■ **Problem to solve**: Down to the last line, copy the records below without any change.

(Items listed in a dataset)
....
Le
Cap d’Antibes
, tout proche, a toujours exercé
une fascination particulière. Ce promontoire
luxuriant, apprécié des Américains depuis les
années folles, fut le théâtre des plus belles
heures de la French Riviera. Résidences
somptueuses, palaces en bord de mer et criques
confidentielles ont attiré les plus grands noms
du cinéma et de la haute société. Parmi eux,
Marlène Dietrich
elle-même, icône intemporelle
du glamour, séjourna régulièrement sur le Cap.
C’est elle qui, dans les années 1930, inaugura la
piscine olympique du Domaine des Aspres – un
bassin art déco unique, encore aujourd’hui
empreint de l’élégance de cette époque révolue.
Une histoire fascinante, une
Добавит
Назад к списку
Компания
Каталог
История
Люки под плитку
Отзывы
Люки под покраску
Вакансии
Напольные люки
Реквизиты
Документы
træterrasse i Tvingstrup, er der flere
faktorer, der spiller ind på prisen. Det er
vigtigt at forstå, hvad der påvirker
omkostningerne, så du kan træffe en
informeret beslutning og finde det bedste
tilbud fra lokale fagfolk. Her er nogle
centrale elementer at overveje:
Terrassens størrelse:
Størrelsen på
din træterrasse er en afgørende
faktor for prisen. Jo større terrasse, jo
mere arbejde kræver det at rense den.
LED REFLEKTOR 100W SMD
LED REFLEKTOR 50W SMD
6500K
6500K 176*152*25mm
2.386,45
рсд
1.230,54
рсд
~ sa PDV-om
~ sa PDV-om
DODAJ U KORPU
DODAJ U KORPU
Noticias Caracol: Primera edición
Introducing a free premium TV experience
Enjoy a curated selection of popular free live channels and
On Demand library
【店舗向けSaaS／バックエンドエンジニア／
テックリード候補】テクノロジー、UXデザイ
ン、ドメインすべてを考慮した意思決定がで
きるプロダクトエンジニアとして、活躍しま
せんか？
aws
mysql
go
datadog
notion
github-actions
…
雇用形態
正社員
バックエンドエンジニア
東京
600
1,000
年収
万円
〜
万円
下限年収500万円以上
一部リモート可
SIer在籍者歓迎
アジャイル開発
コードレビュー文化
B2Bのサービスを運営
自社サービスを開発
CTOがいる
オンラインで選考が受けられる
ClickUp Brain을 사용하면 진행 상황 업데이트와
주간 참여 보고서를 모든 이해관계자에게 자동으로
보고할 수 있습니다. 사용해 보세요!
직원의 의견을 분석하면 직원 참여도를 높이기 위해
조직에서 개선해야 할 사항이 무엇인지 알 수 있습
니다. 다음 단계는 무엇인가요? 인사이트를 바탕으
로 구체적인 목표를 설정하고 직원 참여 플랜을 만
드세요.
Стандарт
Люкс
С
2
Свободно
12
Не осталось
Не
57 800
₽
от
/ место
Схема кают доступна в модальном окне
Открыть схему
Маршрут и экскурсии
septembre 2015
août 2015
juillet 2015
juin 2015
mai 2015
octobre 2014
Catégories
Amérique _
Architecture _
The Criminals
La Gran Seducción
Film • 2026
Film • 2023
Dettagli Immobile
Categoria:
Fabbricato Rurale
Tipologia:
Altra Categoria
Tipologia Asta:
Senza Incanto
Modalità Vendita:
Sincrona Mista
....
■ **Answer area**:
Le
Cap d’Antibes
, tout proche, a toujours exercé
une fascination particulière. Ce promontoire
luxuriant, apprécié des Américains depuis les
années folles, fut le théâtre des plus belles
heures de la French Riviera. Résidences
somptueuses, palaces en bord de mer et criques
confidentielles ont attiré les plus grands noms
du cinéma et de la haute société. Parmi eux,
Marlène Dietrich
elle-même, icône intemporelle
du glamour, séjourna régulièrement sur le Cap.
C’est elle qui, dans les années 1930, inaugura la
piscine olympique du Domaine des Aspres – un
bassin art déco unique, encore aujourd’hui
empreint de l’élégance de cette époque révolue.
Une histoire fascinante, une
Добавит
Назад к списку
Компания
Каталог
История
Люки под плитку
Отзывы
Люки под покраску
Вакансии
Напольные люки
Реквизиты
Документы
træterrasse i Tvingstrup, er der flere
faktorer, der spiller ind på prisen. Det er
vigtigt at forstå, hvad der påvirker
omkostningerne, så du kan træffe en
informeret beslutning og finde det bedste
tilbud fra lokale fagfolk. Her er nogle
centrale elementer at overveje:
Terrassens størrelse:
Størrelsen på
din træterrasse er en afgørende
faktor for prisen. Jo større terrasse, jo
mere arbejde kræver det at rense den.
LED REFLEKTOR 100W SMD
LED REFLEKTOR 50W SMD
6500K
6500K 176*152*25mm
2.386,45
рсд
1.230,54
рсд
~ sa PDV-om
~ sa PDV-om
DODAJ U KORPU
DODAJ U KORPU
Noticias Caracol: Primera edición
Introducing a free premium TV experience
Enjoy a curated selection of popular free live channels and
On Demand library
【店舗向けSaaS／バックエンドエンジニア／
テックリード候補】テクノロジー、UXデザイ
ン、ドメインすべてを考慮した意思決定がで
きるプロダクトエンジニアとして、活躍しま
せんか？
aws
mysql
go
datadog
notion
github-actions
…
雇用形態
正社員
バックエンドエンジニア
東京
600
1,000
年収
万円
〜
万円
下限年収500万円以上
一部リモート可
SIer在籍者歓迎
アジャイル開発
コードレビュー文化
B2Bのサービスを運営
自社サービスを開発
CTOがいる
オンラインで選考が受けられる
ClickUp Brain을 사용하면 진행 상황 업데이트와
주간 참여 보고서를 모든 이해관계자에게 자동으로
보고할 수 있습니다. 사용해 보세요!
직원의 의견을 분석하면 직원 참여도를 높이기 위해
조직에서 개선해야 할 사항이 무엇인지 알 수 있습
니다. 다음 단계는 무엇인가요? 인사이트를 바탕으
로 구체적인 목표를 설정하고 직원 참여 플랜을 만
드세요.
Стандарт
Люкс
С
2
Свободно
12
Не осталось
Не
57 800
₽
от
/ место
Схема кают доступна в модальном окне
Открыть схему
Маршрут и экскурсии
septembre 2015
août 2015
juillet 2015
juin 2015
mai 2015
octobre 2014
Catégories
Amérique _
Architecture _
The Criminals
La Gran Seducción
Film • 2026
Film • 2023
Dettagli Immobile
Categoria:
Fabbricato Rurale
Tipologia:
Altra Categoria
Tipologia Asta:
Senza Incanto
Modalità Vendita:
Sincrona Mista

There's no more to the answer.